Only the lines of the data holding the string "décorer" need to be returned.

[Collected data]
================================

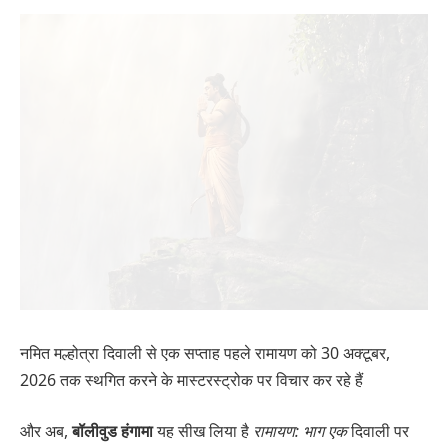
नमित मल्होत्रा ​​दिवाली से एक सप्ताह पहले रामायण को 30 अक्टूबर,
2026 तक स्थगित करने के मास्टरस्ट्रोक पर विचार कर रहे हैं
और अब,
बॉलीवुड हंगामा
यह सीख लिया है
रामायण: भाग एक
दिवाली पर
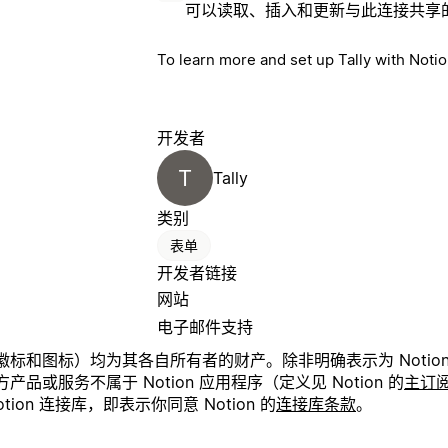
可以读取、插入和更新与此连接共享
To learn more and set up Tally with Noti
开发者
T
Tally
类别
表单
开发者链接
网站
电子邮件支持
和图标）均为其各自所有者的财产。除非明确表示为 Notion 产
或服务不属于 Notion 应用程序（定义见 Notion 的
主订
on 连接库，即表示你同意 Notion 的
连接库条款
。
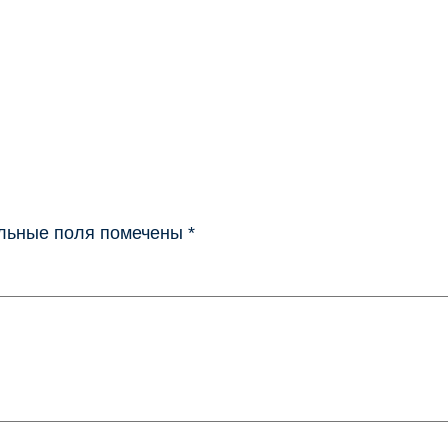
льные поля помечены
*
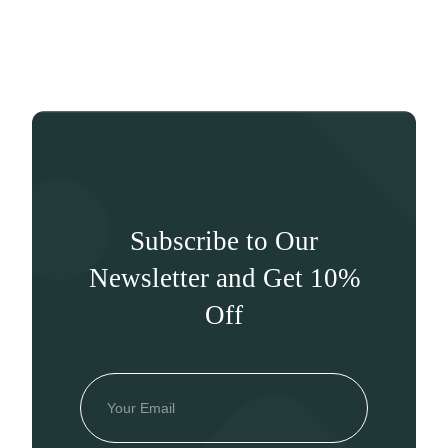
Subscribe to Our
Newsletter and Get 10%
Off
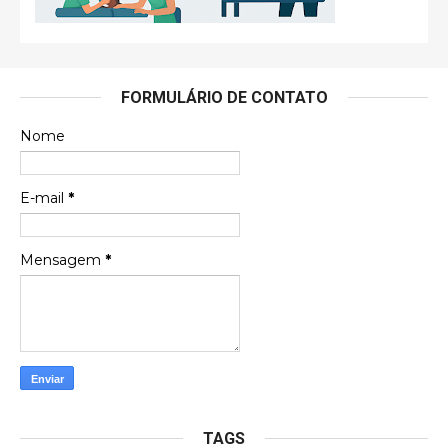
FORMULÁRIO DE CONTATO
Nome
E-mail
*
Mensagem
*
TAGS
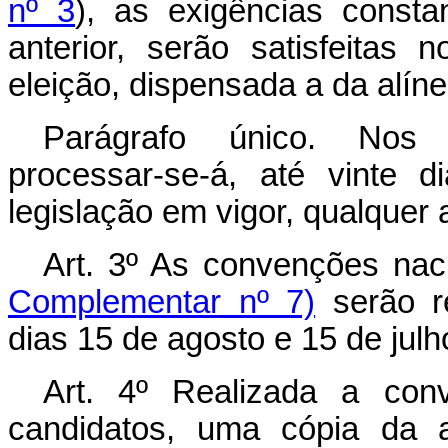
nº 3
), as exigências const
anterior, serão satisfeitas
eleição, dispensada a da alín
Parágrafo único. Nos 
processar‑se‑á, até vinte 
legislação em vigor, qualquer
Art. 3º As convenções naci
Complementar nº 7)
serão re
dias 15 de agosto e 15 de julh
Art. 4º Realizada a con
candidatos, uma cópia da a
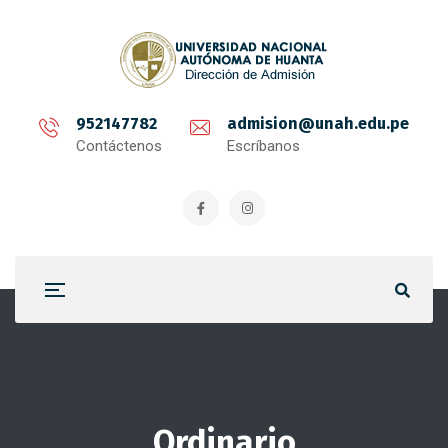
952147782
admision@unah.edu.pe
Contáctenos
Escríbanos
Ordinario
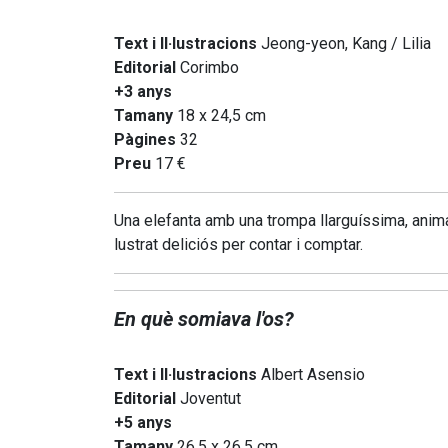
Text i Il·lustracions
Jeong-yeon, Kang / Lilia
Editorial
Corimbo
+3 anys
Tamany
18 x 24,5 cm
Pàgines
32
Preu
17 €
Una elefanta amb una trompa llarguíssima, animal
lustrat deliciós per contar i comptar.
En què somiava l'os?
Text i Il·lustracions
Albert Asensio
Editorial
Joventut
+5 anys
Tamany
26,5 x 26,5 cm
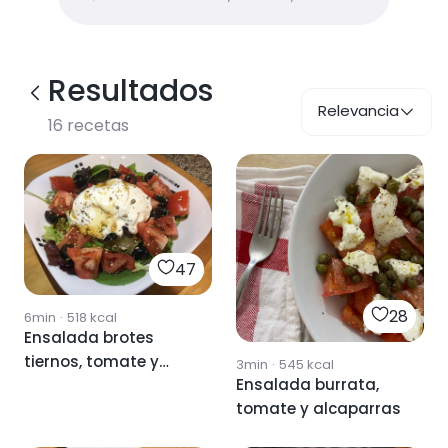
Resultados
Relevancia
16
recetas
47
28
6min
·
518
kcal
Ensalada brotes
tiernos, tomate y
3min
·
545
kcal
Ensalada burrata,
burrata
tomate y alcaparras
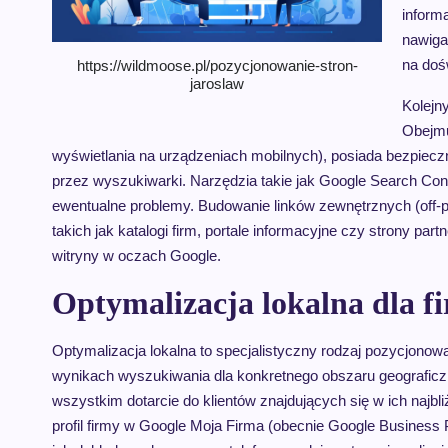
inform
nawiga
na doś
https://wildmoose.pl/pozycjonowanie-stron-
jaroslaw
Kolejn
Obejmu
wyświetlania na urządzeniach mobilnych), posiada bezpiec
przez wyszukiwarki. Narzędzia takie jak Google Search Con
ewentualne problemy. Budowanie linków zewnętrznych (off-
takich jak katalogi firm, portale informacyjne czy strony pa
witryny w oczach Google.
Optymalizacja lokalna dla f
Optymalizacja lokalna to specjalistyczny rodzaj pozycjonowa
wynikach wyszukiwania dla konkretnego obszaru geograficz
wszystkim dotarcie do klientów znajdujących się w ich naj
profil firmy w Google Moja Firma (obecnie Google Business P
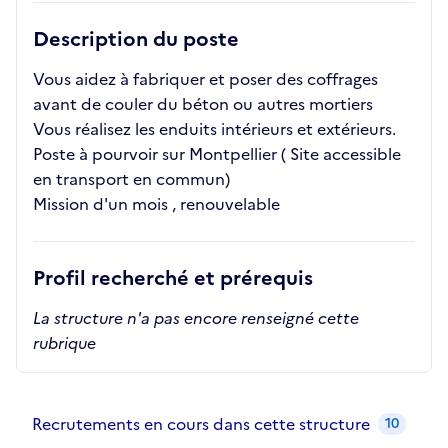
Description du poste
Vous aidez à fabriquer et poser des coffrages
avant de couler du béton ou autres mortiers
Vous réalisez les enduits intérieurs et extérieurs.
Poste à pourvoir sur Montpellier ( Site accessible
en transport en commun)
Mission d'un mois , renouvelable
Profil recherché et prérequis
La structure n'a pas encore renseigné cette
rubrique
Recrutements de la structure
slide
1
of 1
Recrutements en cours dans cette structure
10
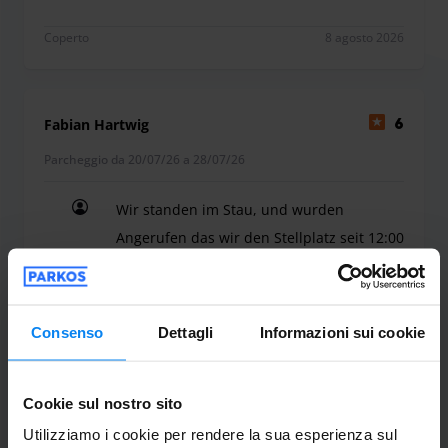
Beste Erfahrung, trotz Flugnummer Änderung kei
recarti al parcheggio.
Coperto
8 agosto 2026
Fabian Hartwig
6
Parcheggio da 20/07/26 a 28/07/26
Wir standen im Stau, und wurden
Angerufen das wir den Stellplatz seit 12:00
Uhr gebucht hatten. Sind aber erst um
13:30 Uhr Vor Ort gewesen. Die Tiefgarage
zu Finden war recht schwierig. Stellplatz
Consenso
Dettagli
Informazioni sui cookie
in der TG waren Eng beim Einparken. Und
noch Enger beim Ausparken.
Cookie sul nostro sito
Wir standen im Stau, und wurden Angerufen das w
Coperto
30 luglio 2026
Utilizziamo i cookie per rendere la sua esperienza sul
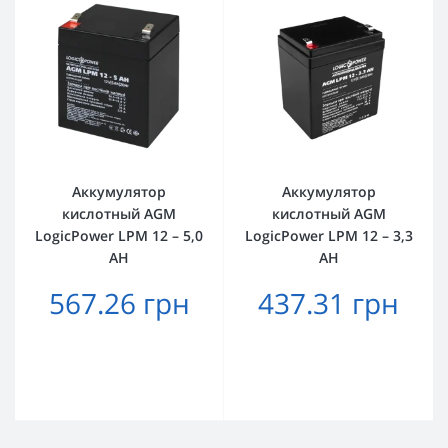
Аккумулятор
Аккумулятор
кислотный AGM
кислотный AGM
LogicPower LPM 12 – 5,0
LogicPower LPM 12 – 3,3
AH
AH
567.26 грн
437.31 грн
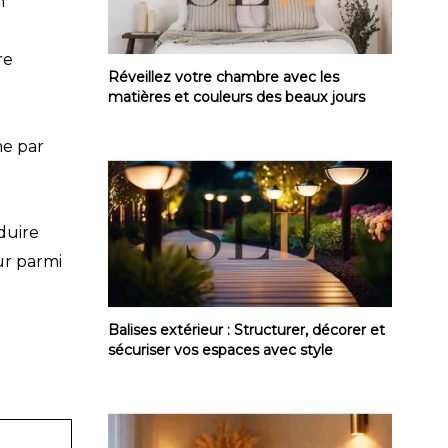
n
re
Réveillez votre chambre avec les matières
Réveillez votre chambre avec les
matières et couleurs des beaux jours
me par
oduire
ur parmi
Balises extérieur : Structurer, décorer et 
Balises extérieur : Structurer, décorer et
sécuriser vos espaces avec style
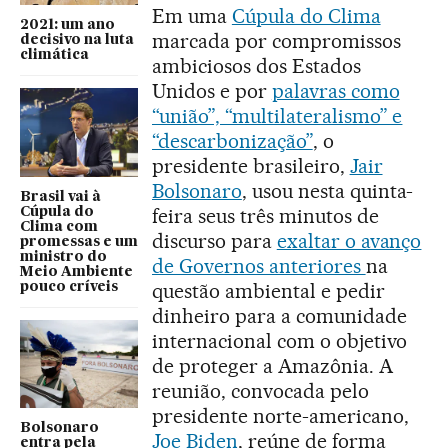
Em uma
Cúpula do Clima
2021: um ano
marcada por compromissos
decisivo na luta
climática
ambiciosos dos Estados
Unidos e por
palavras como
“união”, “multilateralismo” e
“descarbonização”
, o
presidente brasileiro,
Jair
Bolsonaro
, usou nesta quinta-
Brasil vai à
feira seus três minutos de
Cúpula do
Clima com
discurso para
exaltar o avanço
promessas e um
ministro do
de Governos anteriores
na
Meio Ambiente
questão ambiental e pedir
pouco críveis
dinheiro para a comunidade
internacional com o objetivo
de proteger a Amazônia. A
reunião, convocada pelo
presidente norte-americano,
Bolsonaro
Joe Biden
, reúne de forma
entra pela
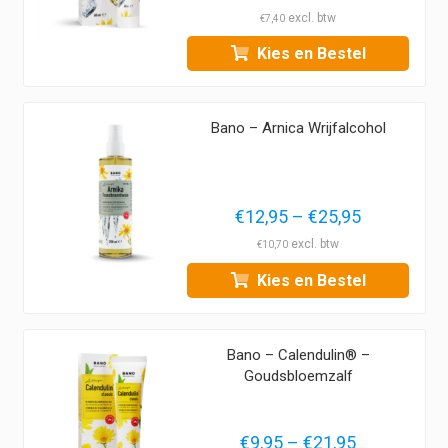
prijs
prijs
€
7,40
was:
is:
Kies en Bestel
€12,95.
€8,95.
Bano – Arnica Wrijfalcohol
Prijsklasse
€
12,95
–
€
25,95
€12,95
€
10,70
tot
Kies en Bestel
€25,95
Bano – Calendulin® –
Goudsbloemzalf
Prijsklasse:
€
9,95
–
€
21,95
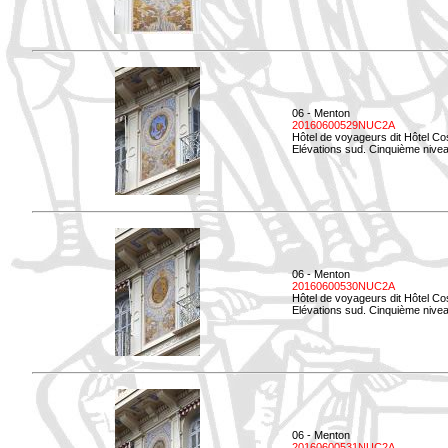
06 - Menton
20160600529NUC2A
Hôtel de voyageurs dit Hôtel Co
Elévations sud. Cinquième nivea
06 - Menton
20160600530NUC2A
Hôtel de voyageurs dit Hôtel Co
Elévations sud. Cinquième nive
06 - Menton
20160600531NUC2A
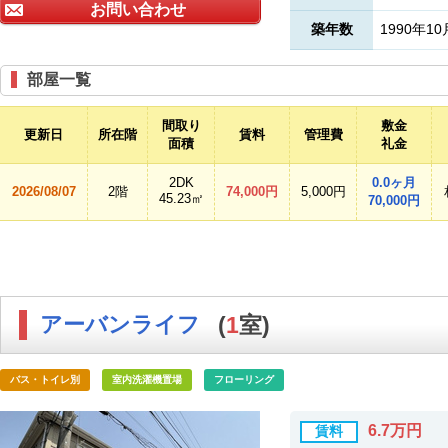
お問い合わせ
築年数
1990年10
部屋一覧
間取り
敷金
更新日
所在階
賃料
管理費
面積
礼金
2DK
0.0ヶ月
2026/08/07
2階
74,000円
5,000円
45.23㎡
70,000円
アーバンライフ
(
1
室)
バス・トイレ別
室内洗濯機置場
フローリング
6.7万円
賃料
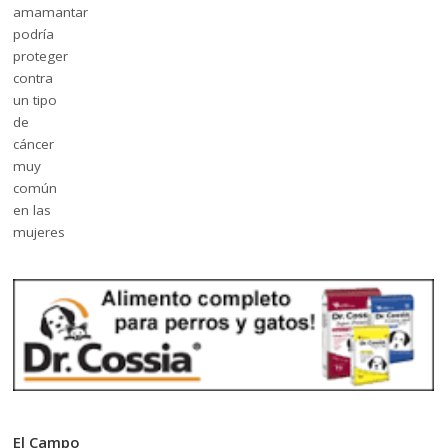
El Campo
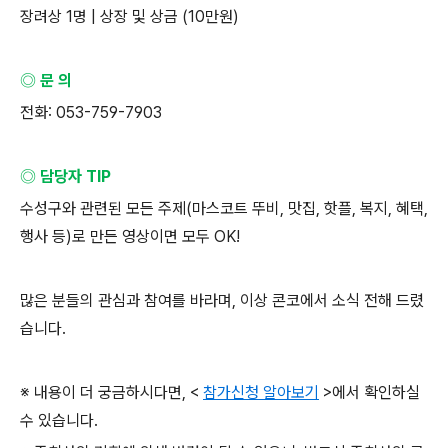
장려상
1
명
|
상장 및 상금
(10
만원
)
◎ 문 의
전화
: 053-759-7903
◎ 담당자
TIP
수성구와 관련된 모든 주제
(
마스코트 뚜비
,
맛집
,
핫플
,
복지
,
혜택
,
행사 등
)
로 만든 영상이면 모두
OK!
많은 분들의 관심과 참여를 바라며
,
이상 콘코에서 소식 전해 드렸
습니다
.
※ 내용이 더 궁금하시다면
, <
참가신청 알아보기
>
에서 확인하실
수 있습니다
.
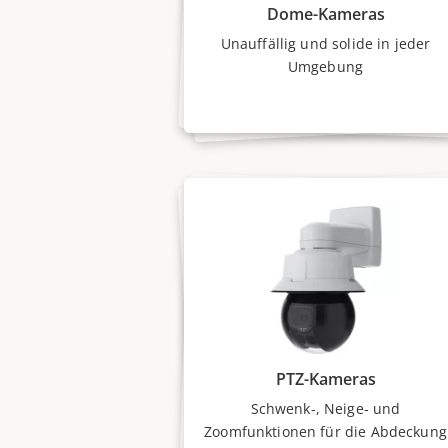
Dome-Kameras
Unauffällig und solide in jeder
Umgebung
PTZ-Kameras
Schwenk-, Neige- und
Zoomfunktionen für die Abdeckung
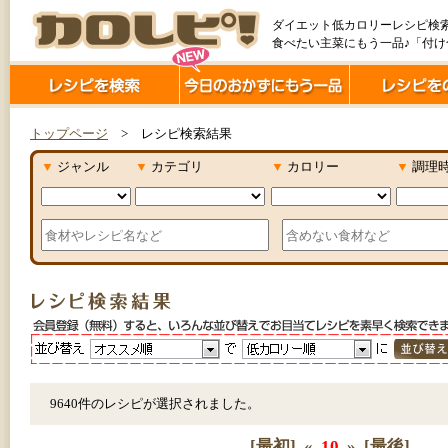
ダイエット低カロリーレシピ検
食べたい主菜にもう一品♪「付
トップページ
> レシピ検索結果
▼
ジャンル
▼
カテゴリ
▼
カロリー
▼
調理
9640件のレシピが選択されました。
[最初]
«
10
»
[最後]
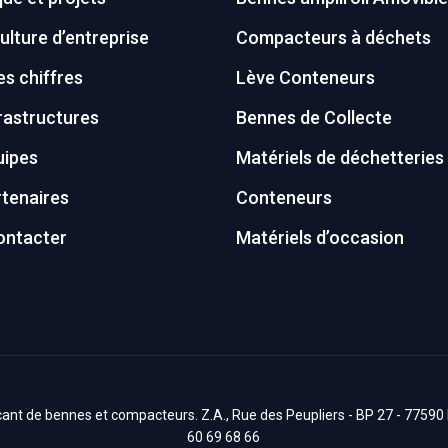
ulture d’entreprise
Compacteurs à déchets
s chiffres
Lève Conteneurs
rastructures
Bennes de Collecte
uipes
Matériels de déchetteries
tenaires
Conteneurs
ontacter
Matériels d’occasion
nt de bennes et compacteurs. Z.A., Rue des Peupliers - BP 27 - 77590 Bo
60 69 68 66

================================

▶ **REPLY**:
Balises extérieur : Structurer, décorer et 
Balises extérieur : Structurer, décorer et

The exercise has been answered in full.